Au Québec, les Bretons voient les choses en grand

Au Québec, les Bretons voient les choses en grand

Par Carla Geib / Le 12 mai 2026 / Francophonies de Montréal

Entre fest-noz, concerts, initiations à la danse traditionnelle et interventions scolaires, les Bretons du Québec voient grand cette année pour célébrer leur région. Derrière cette programmation qui s’étend désormais jusqu’à Québec et en Estrie, une réalité se dessine : la communauté bretonne s’ancre de plus en plus dans le paysage associatif québécois.

La fête de la Bretagne se déroulera de vendredi à samedi prochain entre Montréal, Québec et Frelighsburg. La programmation est ici.

Des célébrations qui prennent de l’ampleur

Voilà plusieurs années que Les Bretons du Québec organisent la Fête de la Bretagne. Mais cette fois, l’événement prend une ampleur inédite. C’en est presque devenu un festival. Et derrière toute cette organisation, se trouve la présidente Morgane Filleau, qui travaille depuis l’été dernier sur cette édition plus ambitieuse que les précédentes. 

Pour la première fois, l’événement sort de Montréal pour aller à la rencontre d’autres publics. Des activités sont prévues à Québec ainsi qu’à Frelighsburg, en Estrie, signe d’une volonté assumée de faire voyager la culture bretonne au-delà de ses cercles habituels.

Au programme : des concerts, des moments festifs, des rencontres, mais aussi des interventions scolaires pour transmettre un patrimoine culturel parfois méconnu. Le point culminant ? Un grand fest-noz à la Maison France-Montréal, cette fête traditionnelle bretonne où tout le monde déguste des crêpes en dansant au son de musique folklorique live. Cette année, le groupe Skolpad vient de Bretagne pour l’occasion. 

Renforcer les liens entre le Québec et la Bretagne

Ces célébrations sont loin d’être figées dans le folklore, elles cherchent à entretenir une culture encore bien vivante et à tisser des liens avec le Québec.

La fête de la Bretagne est soutenue financièrement par la Région Bretagne dans l’objectif de faire rayonner la culture bretonne de ce côté-ci de l’Atlantique, mais selon Morgane Filleau, il trouve aussi naturellement sa place au Québec : « Il y a beaucoup de liens entre la musique québécoise et la musique bretonne. Beaucoup de gens sont intéressés même s’ils ne sont pas du tout bretons. »

Il existe en effet une parenté artistique entre les traditions musicales bretonnes et québécoises. Une proximité qui rend les événements comme le fest-noz particulièrement accessibles au public local. Ici comme en Bretagne, les traditions populaires se vivent souvent en groupe, dans la musique, la danse et le rassemblement.

Les chants marins en sont un bon exemple. D’un côté comme de l’autre de l’océan, ils racontent des histoires de traversées, de travail et de communautés côtières. Dans certains festivals, comme celui de Saint-Jean-Port-Joli ou celui de Paimpol, des chants marins bretons et québécois se croisent.

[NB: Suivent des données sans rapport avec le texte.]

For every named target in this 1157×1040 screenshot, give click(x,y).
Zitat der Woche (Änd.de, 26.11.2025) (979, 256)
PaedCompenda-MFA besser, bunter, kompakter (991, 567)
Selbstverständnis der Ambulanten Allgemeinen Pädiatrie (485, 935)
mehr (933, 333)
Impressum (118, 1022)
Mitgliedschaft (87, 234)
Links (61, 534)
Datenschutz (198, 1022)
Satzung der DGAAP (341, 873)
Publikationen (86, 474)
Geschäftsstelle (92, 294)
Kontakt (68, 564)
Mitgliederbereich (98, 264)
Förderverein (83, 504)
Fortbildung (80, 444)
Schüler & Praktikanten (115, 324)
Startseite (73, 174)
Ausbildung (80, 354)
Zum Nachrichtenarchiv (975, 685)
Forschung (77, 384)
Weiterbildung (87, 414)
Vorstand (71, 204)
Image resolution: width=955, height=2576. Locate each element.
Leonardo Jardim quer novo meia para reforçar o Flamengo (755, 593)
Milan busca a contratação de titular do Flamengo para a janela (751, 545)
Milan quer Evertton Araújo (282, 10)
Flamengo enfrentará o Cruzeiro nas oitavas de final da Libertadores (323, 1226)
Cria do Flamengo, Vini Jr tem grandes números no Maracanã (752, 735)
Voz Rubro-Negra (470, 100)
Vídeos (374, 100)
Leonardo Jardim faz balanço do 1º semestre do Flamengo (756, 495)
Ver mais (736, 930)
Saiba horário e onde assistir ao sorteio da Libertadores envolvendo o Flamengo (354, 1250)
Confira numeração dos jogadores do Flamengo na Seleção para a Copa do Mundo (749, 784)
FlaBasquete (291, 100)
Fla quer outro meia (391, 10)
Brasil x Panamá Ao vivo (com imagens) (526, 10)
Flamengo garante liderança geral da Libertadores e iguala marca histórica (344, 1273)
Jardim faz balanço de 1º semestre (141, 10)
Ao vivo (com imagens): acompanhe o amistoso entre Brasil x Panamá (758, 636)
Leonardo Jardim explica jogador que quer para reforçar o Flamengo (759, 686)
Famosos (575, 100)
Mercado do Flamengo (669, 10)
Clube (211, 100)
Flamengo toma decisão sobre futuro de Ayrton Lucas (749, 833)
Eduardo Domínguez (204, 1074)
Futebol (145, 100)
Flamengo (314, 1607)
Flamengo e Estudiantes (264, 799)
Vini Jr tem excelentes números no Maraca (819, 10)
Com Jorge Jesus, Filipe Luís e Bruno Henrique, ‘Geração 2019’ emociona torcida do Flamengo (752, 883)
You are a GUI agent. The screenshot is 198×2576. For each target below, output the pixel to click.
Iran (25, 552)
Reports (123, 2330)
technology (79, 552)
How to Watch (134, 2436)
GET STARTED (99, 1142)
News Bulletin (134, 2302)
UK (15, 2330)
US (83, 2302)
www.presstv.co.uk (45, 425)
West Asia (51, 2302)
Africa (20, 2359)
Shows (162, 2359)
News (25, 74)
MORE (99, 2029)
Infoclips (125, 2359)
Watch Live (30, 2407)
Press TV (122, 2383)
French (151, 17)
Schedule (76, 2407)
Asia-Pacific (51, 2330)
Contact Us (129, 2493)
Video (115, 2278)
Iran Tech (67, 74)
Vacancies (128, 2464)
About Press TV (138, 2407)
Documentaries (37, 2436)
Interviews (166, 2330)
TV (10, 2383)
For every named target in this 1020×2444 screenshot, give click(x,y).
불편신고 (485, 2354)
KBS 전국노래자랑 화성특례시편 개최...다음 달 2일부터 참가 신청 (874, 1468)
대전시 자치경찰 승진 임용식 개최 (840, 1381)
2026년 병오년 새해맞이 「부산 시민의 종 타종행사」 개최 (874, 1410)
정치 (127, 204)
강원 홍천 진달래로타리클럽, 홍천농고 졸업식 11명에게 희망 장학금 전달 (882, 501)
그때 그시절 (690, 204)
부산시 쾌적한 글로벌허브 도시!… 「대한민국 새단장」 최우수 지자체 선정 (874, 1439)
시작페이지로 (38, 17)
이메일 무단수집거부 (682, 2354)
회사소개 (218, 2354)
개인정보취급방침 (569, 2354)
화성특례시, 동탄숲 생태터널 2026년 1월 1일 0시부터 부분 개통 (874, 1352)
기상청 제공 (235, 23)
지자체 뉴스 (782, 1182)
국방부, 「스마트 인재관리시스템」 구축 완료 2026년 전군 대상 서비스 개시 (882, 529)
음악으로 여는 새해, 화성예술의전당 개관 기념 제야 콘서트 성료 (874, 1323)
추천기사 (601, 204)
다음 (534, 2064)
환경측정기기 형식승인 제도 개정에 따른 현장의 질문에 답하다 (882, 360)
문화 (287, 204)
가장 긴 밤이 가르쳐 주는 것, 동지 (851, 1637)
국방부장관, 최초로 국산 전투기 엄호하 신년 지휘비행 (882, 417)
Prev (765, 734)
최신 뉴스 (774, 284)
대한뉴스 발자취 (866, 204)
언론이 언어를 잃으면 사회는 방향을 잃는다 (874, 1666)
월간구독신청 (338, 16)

Faire rayonner la Bretagne, partout

Faire vivre la Bretagne à des milliers de de la péninsule armoricaine : voilà la mission que se donnent les Bretons du Québec.

Et ils ne sont pas seuls dans le bateau. La Région Bretagne recense une vingtaine d’associations similaires à travers le monde, de Singapour au Chili en passant par les Émirats arabes unis. Partout, l’objectif est sensiblement le même : rassembler les Bretons expatriés, faire vivre les traditions et bâtir des ponts culturels avec les pays d’accueil.

Au Québec, où la diaspora française est particulièrement importante, les Bretons ont trouvé un terrain fertile. L’association agit autant comme un espace de retrouvailles que comme une porte d’entrée culturelle pour les curieux – qu’ils soient bretons, français, québécois ou simplement amateurs de musique traditionnelle.

Une identité multicouches

Quitter sa région natale ne signifie pas forcément s’en éloigner culturellement. Pour plusieurs expatriés, c’est parfois même le contraire.

En restant proche de l’identité bretonne, Morgane Filleau assure qu’elle n’en est pas moins intégrée au Québec, après une quinzaine d’années passées à l’étranger. « C’est justement en me déracinant que j’ai plus appris à aimer et à m’intéresser à ma culture », affirme-t-elle.

Pour cette dernière, il ne s’agit pas de choisir entre plusieurs appartenances, mais plutôt d’accumuler des couches culturelles. Elle confie que son ouverture sur le monde lui a donné encore plus d’amour pour sa culture. 

À travers cet événement ambitieux, les Bretons du Québec montrent aussi une chose : on peut s’enraciner ici sans mettre ses premières racines de côté.